The source of the Ordovician oil reservoir in the Tabei Uplift of the Tarim Basin has long been a controversial issue, because the oils are of high thermal maturity and there are few wells of sufficient depth to penetrate the potential source rock intervals (Li et al. 2010a, b; Chang et al. 2013a). However, more and more studies have indicated that oils in the Tabei Uplift are sourced from Middle–Upper Ordovician carbonate source rocks (Zhang et al. 2000; Zhang and Huang 2005; Wang et al. 2008; Yu et al. 2011; Chang et al. 2013a).

Previous reports (Gu 2000; Ding et al. 2001) have proposed that the Tahe Oilfield has experienced multistage oil charging events, from the Carboniferous–Permian to Mesozoic–Neogene periods, based on the saturation/bubble point pressure of crude oil pools, homogenization temperatures (T h) of fluid inclusions and reservoir bitumen reflectance.

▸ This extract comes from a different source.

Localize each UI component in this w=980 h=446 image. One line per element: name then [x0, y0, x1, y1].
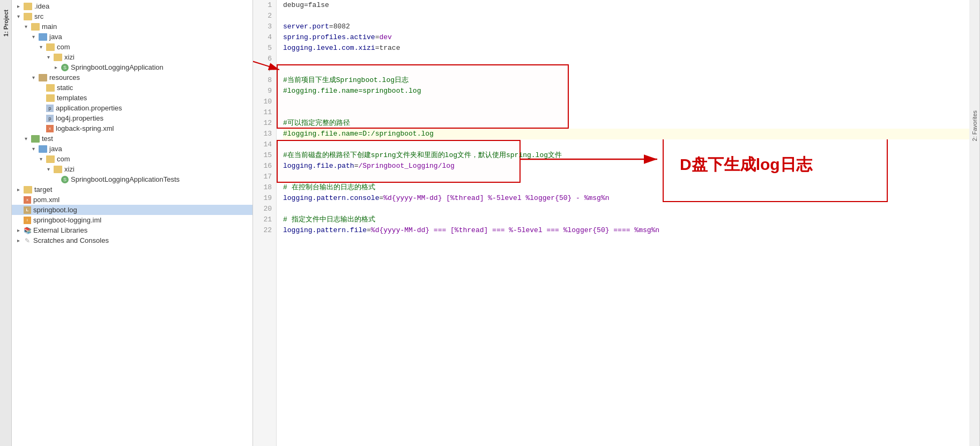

Chen et al. (2003) proposed that five oil charging events, ranging from the Middle Carboniferous to Neogene, may have occurred in the Tahe Oilfield on the basis of the fluorescent colors of fluid inclusions. Based on the T h of fluid inclusions and reconstructed burial and geothermal histories, Wang et al. (2008) proposed that the Tahe Ordovician oil reservoir has been charged twice. The early oil charging phase arose from the Middle to Late Silurian (429–415 Ma) and the later one from the Miocene to Pliocene (8–2 Ma). Shi et al. (2012) reported that the Ordovician reservoirs in the Tuoputai region have been charged twice, and the early oil charge occurred from 420 to 405 Ma and the second from 8 to 2 Ma based on the integrated analyses of microthermometry, petrography, laser Raman spectrum and confocal laser scanning microscopy of fluid inclusions. Ni et al. (2016) and Xiao et al. (2016) reported that there were two phases of oil charging in the Halahatang Depression, west of the Tuoputai region, the first phase was from the Middle to Late Silurian (422–410 Ma), and the second occurred during the middle Miocene (20–6 Ma).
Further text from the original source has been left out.